Quien destruye a sus hijos atenta contra la divinidad.
Colón impuso a los aborígenes de las Antillas un impuesto de capitación en oro, y al agotarse éste los esclavizó. El Almirante escribe a los Reyes Católicos el 30 de enero de 1494 pidiendo carabelas y ganados, “las cuales cosas se les podrán pagar en esclavos de estos caníbales gente fiera y dispuesta y bien proporcionada y de muy buen entendimiento, los cuales quitados de aquella inhumanidad creemos que serán mejores que ningunos otros esclavos” (M. Fernández de Navarrete:
Colección de Viajes y Descubrimientos que hicieron por la mar los Españoles desde fines del siglo XV. Buenos Aires, 1945, Vol. 1, pp.231-233).
.5 Destruir la efigie del Descubridor de América es delito, destruir América es genocidio. Ante la campaña esclavista de Colón los pacíficos taínos resistieron y, según Bartolomé de las Casas, “los cristianos con sus caballos y espadas e lanzas comienzan a hacer matanzas e crueldades estrañas en ellos” (Brevísima relación de la destruición de las Indias, en Obras Escogidas; T.V. Biblioteca de Autores Españoles, Madrid 1958, p. 138). Empieza la política de tierra arrasada que según Pedro Mártir de Angleria cobra en pocos años 50.000 víctimas (Décadas del Nuevo Mundo, Buenos Aires, 1944, Dec. I, Libro IV). Comunidades enteras se suicidan con el jugo venenoso de la yuca amarga. Se calcula que para el arribo de Colón a La Española habitan en la isla 300.000 indígenas; para 1508 restan 60.000; en 1510 son apenas 46.000: en 1512 sobreviven 20.000; Hernández de Oviedo duda que en 1540 queden 5.000 (Eric Williams:
From Columbus to Castro:
the history of the Caribbean 1492-1969 ; Andre Deutsch, Londres 1978, p. 33). Colón implanta el modelo de conquista que, entre violencias y enfermedades, aniquilará sesenta millones de americanos.
.6 Derribar una estatua es de mal gusto, siempre que el gusto del derribador sea peor que el de quien la erigió. Colón fundió todas las efigies de oro con las que los aborígenes caribeños representaron sus inocentes dioses. Los inquisidores quemaron las restantes.

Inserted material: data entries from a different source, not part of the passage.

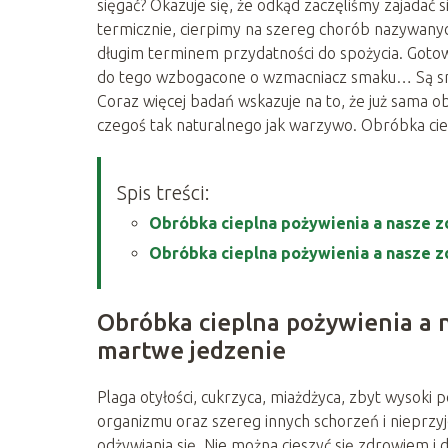
sięgać? Okazuje się, że odkąd zaczęliśmy zajadać
termicznie, cierpimy na szereg chorób nazywany
długim terminem przydatności do spożycia. Gotowe
do tego wzbogacone o wzmacniacz smaku… Są smac
Coraz więcej badań wskazuje na to, że już sama 
czegoś tak naturalnego jak warzywo. Obróbka cie
Spis treści:
Obróbka cieplna pożywienia a nasze z
Obróbka cieplna pożywienia a nasze 
Obróbka cieplna pożywienia a n
martwe jedzenie
Plaga otyłości, cukrzyca, miażdżyca, zbyt wysoki 
organizmu oraz szereg innych schorzeń i nieprzy
odżywiania się. Nie można cieszyć się zdrowiem 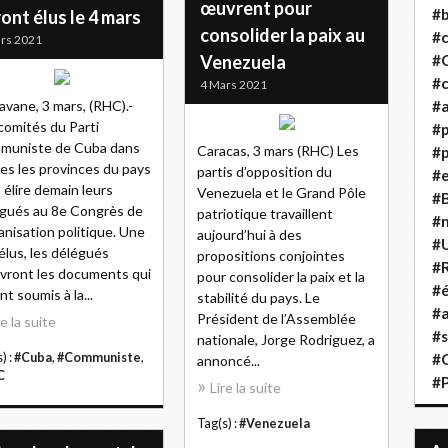
œuvrent pour
#b
ont élus le 4 mars
consolider la paix au
#
rs 2021
Venezuela
#
#c
4 Mars 2021
avane, 3 mars, (RHC).-
#a
comités du Parti
#
muniste de Cuba dans
Caracas, 3 mars (RHC) Les
#p
es les provinces du pays
partis d’opposition du
#
 élire demain leurs
Venezuela et le Grand Pôle
#B
gués au 8e Congrès de
patriotique travaillent
#
ganisation politique. Une
aujourd’hui à des
#
 élus, les délégués
propositions conjointes
#R
vront les documents qui
pour consolider la paix et la
#é
nt soumis à la...
stabilité du pays. Le
#a
Président de l’Assemblée
re la suite
#s
nationale, Jorge Rodriguez, a
) :
#Cuba
,
#Communiste
,
#
annoncé...
C
#
Lire la suite
Tag(s) :
#Venezuela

Igual suerte corrieron la mayoría de las efigies, códices y libros sagrados del Nuevo Mundo. Dos veces murieron los pueblos: en la carne y en la memoria.

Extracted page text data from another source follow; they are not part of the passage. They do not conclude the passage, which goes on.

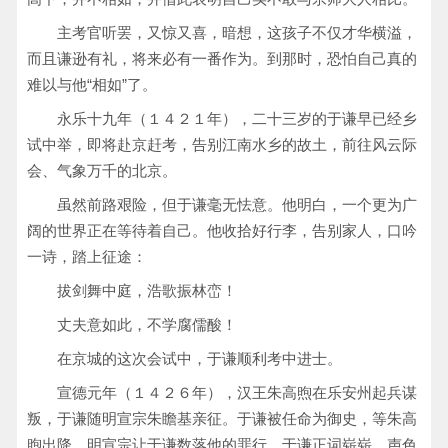
主考官听罢，又惊又喜，暗想，这孩子不仅才华横溢，
而且谦逊有礼，将来必有一番作为。到那时，恐怕自己真的
难以与他“相如”了。
永乐十九年（１４２１年），二十三岁的于谦早已经乡
试中举，即将赴京赶考，告别江南水乡的故土，前往风云际
会、气象万千的北京。
虽然前路艰险，但于谦毫无怯意。他明白，一个更为广
阔的世界正在等待着自己。他收拾好行李，告别家人，口吟
一诗，踏上征途：
拔剑舞中庭，浩歌振林峦！
丈夫意如此，不学腐儒酸！
在京城的这次会试中，于谦顺利考中进士。
宣德元年（１４２６年），汉王朱高煦在乐安州起兵谋
叛，于谦随明宣宗朱瞻基亲征。于谦被任命为御史，等朱高
煦出降，明宣宗让于谦数落他的罪行。于谦正词崭崭，声色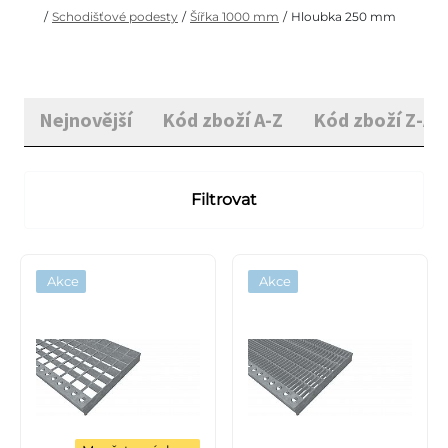
/
Schodišťové podesty
/
Šířka 1000 mm
/
Hloubka 250 mm
Nejnovější
Kód zboží A-Z
Kód zboží Z-A
Filtrovat
Akce
Akce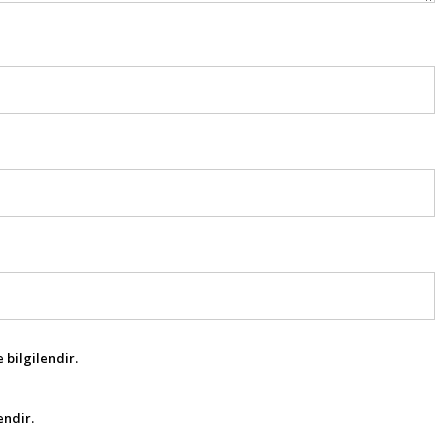
 bilgilendir.
endir.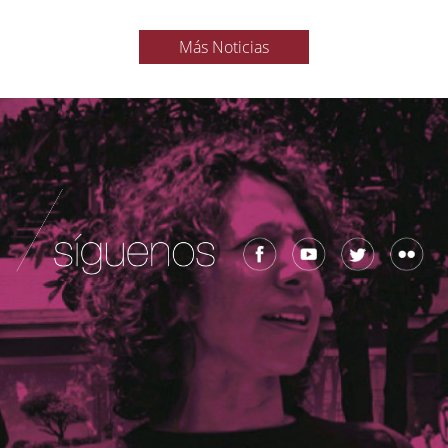
Más Noticias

.7 Derribar una estatua es un delito: el artículo 475 del Código Penal sanciona la destrucción o el deterioro de bienes de terceros, y agrava la pena si se trata de edificios, bienes de utilidad pública o monumentos públicos. Cerca de 17.000 personas, antes de abandonar ilegalmente sus trabajos, causaron en las dependencias públicas de la industria de hidrocarburos un sabotaje que costó a la Nación venezolana arriba de 10.000 millones de dólares, y ninguno está preso. Si en vez de secuestrar al Presidente electo y disolver los poderes públicos los golpistas del 11 de abril se hubieran metido con Colón, estarían entre rejas.

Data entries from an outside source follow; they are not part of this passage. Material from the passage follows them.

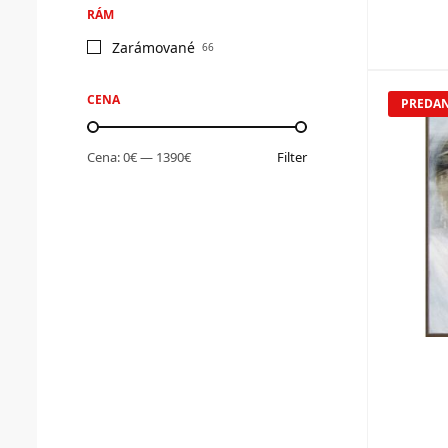
RÁM
Zarámované
66
CENA
PREDA
Cena:
0€
—
1390€
Filter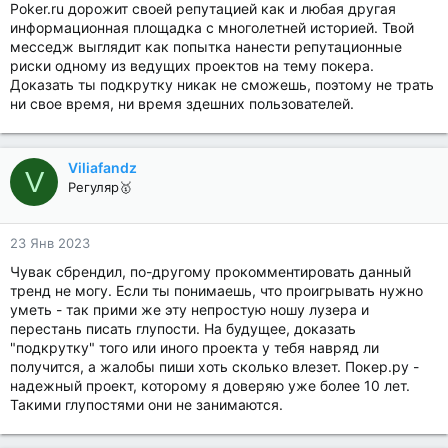
Poker.ru дорожит своей репутацией как и любая другая
информационная площадка с многолетней историей. Твой
месседж выглядит как попытка нанести репутационные
риски одному из ведущих проектов на тему покера.
Доказать ты подкрутку никак не сможешь, поэтому не трать
ни свое время, ни время здешних пользователей.
Viliafandz
V
Регуляр🥇
23 Янв 2023
Чувак сбрендил, по-другому прокомментировать данный
тренд не могу. Если ты понимаешь, что проигрывать нужно
уметь - так прими же эту непростую ношу лузера и
перестань писать глупости. На будущее, доказать
"подкрутку" того или иного проекта у тебя навряд ли
получится, а жалобы пиши хоть сколько влезет. Покер.ру -
надежный проект, которому я доверяю уже более 10 лет.
Такими глупостями они не занимаются.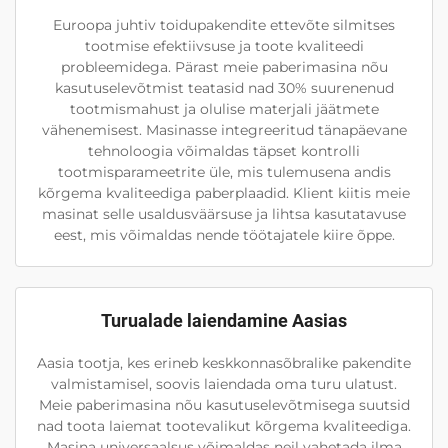
Euroopa juhtiv toidupakendite ettevõte silmitses
tootmise efektiivsuse ja toote kvaliteedi
probleemidega. Pärast meie paberimasina nõu
kasutuselevõtmist teatasid nad 30% suurenenud
tootmismahust ja olulise materjali jäätmete
vähenemisest. Masinasse integreeritud tänapäevane
tehnoloogia võimaldas täpset kontrolli
tootmisparameetrite üle, mis tulemusena andis
kõrgema kvaliteediga paberplaadid. Klient kiitis meie
masinat selle usaldusväärsuse ja lihtsa kasutatavuse
eest, mis võimaldas nende töötajatele kiire õppe.
Turualade laiendamine Aasias
Aasia tootja, kes erineb keskkonnasõbralike pakendite
valmistamisel, soovis laiendada oma turu ulatust.
Meie paberimasina nõu kasutuselevõtmisega suutsid
nad toota laiemat tootevalikut kõrgema kvaliteediga.
Masina universaalsus võimaldas neil vahetada ilma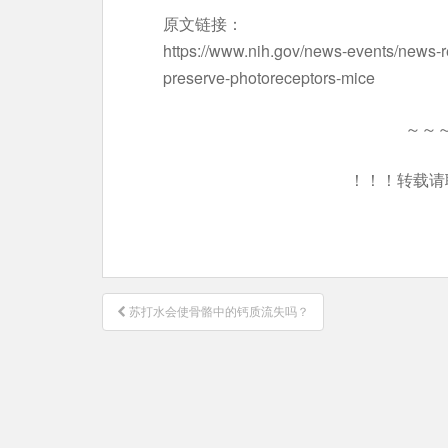
原文链接：
https://www.nih.gov/news-events/news-re
preserve-photoreceptors-mice
～～
！！！转载请
文
苏打水会使骨骼中的钙质流失吗？
章
导
航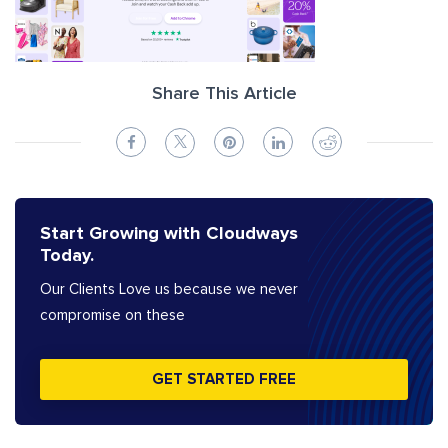
Share This Article
Start Growing with Cloudways
Today.
Our Clients Love us because we never
compromise on these
GET STARTED FREE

Se puede impunemente destruir un país, pero no una de sus estatuas.
.8 Mientras los medios clamaban por la estatua de Colón, en el Teatro Teresa Carreño descendientes de nuestros ancestros aborígenes salvaban la memoria americana recitando en lengua originaria sus mitos, ejecutando sus danzas, sus rituales. Ni un solo canal privado les dedicó un solo segundo. Una estatua, un imperio no se destruyen por un quítame allá esas pajas:
son las concreciones palpables de un pensamiento.
Acertó el editor José Rivas Rivas al decir que lo importante no es derribar las estatuas físicas, sino las mentales. La única manera de contrapesar el fetiche del magnífico navegante y del atroz esclavista que todos llevamos en la sangre y en el recuerdo es reconstruir el templo magnífico de la memoria americana para evitar que nunca más sean derruidos seres ni culturas.